> **What to produce**
Give the line containing "257 (454, 758)" again, exactly, along with all later lines of the entries, through the last one.

—————

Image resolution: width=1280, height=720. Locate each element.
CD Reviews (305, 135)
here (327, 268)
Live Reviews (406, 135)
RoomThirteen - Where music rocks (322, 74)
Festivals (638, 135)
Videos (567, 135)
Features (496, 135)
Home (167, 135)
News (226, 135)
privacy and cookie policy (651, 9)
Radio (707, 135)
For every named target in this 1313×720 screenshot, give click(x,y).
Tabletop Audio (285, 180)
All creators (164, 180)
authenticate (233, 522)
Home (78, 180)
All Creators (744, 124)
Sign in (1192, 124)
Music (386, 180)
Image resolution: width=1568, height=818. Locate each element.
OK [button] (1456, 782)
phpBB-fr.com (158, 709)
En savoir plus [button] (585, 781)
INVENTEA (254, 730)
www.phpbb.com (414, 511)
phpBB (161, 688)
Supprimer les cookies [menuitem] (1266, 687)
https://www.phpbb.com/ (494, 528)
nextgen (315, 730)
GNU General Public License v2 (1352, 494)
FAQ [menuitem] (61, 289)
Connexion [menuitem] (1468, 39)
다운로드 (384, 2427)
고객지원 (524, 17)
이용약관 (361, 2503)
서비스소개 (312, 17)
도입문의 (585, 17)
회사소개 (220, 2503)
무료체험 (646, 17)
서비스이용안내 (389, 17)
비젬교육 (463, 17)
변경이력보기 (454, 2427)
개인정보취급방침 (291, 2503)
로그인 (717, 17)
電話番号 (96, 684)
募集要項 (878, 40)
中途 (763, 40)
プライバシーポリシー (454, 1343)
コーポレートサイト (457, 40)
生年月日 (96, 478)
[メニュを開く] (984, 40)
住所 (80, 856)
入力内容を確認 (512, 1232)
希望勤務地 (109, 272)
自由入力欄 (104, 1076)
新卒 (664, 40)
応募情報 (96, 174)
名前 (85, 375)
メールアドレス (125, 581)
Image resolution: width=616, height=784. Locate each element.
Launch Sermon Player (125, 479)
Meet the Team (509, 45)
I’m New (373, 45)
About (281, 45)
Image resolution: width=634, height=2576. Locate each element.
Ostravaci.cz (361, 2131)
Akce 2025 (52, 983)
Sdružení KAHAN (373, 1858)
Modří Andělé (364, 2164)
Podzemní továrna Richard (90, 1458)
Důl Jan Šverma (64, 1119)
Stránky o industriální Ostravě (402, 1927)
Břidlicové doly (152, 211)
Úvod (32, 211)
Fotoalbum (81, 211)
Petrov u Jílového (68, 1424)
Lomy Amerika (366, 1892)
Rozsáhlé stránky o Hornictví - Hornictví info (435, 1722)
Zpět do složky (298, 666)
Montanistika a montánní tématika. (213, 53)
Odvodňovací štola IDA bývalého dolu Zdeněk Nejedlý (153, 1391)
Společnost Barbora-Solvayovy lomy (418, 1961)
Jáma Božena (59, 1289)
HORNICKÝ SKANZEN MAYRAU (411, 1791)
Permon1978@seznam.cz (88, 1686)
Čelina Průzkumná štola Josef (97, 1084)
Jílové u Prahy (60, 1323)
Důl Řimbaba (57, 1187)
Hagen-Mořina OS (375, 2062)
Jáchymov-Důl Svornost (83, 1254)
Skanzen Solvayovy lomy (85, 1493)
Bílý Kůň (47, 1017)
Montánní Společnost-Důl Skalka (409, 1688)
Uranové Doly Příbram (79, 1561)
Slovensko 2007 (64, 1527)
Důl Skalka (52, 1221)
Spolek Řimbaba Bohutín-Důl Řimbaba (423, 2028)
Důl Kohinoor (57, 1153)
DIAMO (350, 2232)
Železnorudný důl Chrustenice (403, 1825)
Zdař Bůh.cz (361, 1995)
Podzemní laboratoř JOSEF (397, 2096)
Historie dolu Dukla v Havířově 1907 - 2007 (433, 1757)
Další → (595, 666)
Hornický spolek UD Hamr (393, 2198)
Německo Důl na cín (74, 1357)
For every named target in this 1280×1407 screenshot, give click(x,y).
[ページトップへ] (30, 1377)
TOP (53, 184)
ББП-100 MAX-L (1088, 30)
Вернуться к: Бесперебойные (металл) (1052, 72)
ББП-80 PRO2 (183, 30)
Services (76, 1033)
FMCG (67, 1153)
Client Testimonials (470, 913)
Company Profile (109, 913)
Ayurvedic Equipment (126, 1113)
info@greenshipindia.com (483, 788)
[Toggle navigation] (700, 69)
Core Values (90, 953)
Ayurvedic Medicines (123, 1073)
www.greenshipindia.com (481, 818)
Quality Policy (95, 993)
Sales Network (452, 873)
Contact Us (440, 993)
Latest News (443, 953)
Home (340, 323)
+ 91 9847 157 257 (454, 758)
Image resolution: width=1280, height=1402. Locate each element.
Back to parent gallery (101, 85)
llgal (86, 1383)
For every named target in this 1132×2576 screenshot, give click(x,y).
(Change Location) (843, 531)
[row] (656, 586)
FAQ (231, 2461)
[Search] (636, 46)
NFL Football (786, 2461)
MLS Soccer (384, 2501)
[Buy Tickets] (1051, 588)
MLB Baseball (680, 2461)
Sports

—————

> **Final answer**
+ 91 9847 157 257 (454, 758)
Image resolution: width=1280, height=1402. Locate each element.
Back to parent gallery (101, 85)
llgal (86, 1383)
For every named target in this 1132×2576 screenshot, give click(x,y).
(Change Location) (843, 531)
[row] (656, 586)
FAQ (231, 2461)
[Search] (636, 46)
NFL Football (786, 2461)
MLS Soccer (384, 2501)
[Buy Tickets] (1051, 588)
MLB Baseball (680, 2461)
Sports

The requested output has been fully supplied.